» Task to complete
Scan the records below for lines with the word "Hypnose", then state how many you find and nothing else.
___ Recorded information
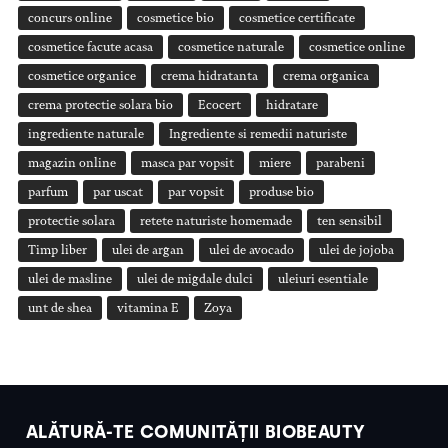
concurs online
cosmetice bio
cosmetice certificate
cosmetice facute acasa
cosmetice naturale
cosmetice online
cosmetice organice
crema hidratanta
crema organica
crema protectie solara bio
Ecocert
hidratare
ingrediente naturale
Ingrediente si remedii naturiste
magazin online
masca par vopsit
miere
parabeni
parfum
par uscat
par vopsit
produse bio
protectie solara
retete naturiste homemade
ten sensibil
Timp liber
ulei de argan
ulei de avocado
ulei de jojoba
ulei de masline
ulei de migdale dulci
uleiuri esentiale
unt de shea
vitamina E
Zoya
ALĂTURĂ-TE COMUNITĂȚII BIOBEAUTY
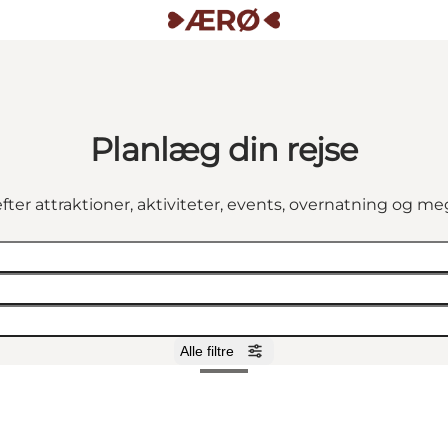
Planlæg din rejse
fter attraktioner, aktiviteter, events, overnatning og m
Alle filtre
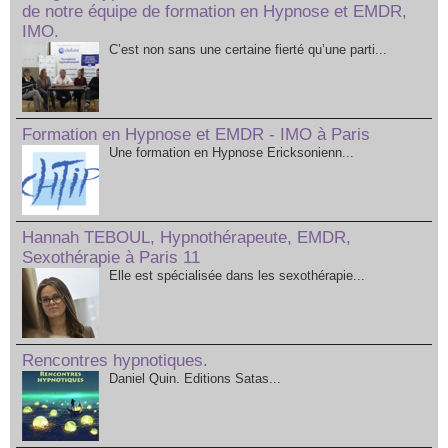
de notre équipe de formation en Hypnose et EMDR,
IMO.
C’est non sans une certaine fierté qu’une parti...
Formation en Hypnose et EMDR - IMO à Paris
Une formation en Hypnose Ericksonienn...
Hannah TEBOUL, Hypnothérapeute, EMDR,
Sexothérapie à Paris 11
Elle est spécialisée dans les sexothérapie...
Rencontres hypnotiques.
Daniel Quin. Editions Satas...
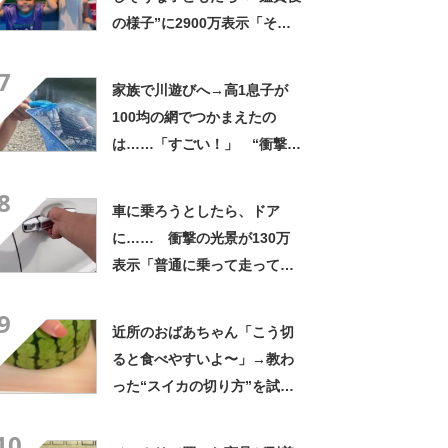
の様子”に2900万表示「そう
なるわなw」「分かるよ」
7
「いったい何が」
家族で川遊びへ→高1息子が
100均の網でつかまえたの
は……「すごい！」 “衝撃の
光景”に「めっちゃ大きい！」
8
「楽しそう」
車に乗ろうとしたら、ドア
に…… 衝撃の光景が130万
表示「普通に乗って走ってた
やん」「どうやって入った
9
の!?」
近所のおばあちゃん「こう切
ると食べやすいよ〜」→教わ
った“スイカの切り方”を試し
てみると…… 目からウロコ
10
の光景に「やってみます」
______
» Solution for this problem
3